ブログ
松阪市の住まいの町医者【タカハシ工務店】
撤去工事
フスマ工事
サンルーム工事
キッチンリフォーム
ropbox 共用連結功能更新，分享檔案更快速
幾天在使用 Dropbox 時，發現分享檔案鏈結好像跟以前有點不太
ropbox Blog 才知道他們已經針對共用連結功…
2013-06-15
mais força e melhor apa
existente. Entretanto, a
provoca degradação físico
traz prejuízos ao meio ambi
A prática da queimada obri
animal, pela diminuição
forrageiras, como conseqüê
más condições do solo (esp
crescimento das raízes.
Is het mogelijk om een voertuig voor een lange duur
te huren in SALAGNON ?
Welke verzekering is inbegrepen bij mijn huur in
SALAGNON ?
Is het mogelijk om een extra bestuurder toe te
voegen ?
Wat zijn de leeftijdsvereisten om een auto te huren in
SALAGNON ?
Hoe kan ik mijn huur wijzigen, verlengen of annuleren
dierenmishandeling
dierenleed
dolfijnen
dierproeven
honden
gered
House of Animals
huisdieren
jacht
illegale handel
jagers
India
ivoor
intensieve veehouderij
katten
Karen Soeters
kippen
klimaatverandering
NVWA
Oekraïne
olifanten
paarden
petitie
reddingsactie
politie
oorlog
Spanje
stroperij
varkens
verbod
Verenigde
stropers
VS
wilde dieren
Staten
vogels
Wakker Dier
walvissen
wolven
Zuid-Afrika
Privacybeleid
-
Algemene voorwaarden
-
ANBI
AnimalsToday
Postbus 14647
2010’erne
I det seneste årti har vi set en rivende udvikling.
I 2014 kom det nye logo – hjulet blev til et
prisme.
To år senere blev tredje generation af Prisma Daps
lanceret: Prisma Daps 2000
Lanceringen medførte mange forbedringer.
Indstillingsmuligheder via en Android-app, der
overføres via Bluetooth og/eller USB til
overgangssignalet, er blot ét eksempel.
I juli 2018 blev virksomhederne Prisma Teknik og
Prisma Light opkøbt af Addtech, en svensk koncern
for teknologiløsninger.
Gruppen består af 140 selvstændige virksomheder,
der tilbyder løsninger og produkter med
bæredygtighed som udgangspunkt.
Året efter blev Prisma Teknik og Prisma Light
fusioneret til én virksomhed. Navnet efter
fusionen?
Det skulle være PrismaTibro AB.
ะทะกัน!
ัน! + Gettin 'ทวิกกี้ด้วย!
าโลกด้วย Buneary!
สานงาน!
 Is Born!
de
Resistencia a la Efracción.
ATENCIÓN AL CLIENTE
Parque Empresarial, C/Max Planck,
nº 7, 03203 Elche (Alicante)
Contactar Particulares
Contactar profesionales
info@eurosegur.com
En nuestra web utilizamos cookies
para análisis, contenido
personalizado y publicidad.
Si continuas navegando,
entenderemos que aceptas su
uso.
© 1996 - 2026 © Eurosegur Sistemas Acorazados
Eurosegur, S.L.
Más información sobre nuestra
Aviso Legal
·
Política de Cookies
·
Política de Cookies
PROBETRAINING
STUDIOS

= = = = = = =

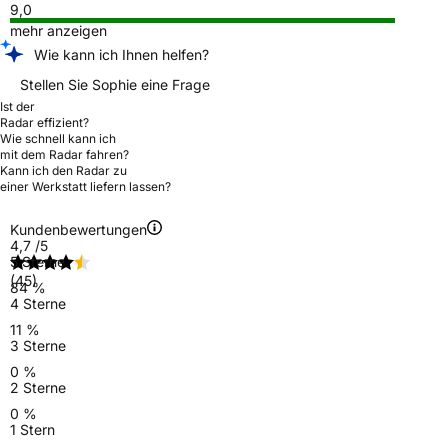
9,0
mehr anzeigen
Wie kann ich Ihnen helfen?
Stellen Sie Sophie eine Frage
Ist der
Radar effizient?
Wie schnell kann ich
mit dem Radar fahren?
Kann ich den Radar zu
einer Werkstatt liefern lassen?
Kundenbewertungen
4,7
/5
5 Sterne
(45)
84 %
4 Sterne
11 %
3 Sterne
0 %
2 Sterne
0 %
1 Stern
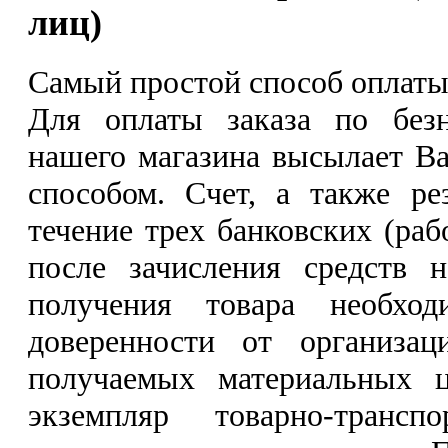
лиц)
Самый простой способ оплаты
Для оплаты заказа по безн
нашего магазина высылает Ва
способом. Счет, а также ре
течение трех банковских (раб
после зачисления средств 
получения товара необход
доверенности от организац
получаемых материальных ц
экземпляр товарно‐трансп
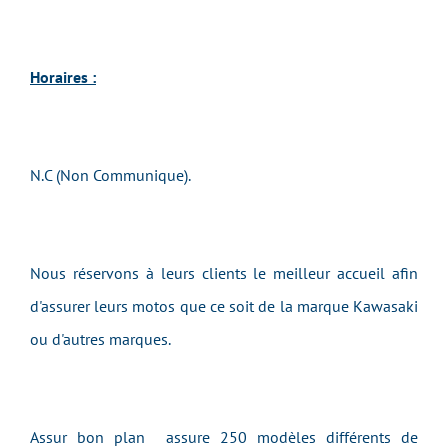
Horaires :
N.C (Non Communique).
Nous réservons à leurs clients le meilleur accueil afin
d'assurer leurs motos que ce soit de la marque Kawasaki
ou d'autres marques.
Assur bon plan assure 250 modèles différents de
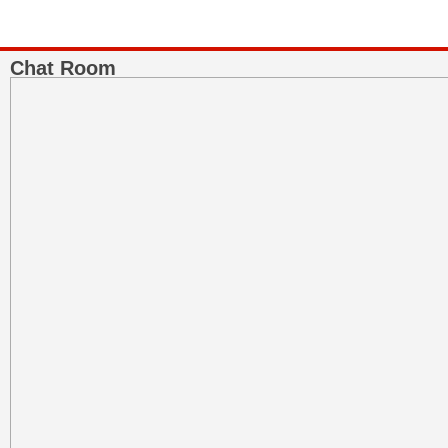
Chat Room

= = = = = = =

◆ **DIRECTIONS FOR THIS TASK**
The word "Radar" appears in some lines of the data. Copy every one of those lines.

◆ **RESULT OF THIS TASK**
Radar effizient?
mit dem Radar fahren?
Kann ich den Radar zu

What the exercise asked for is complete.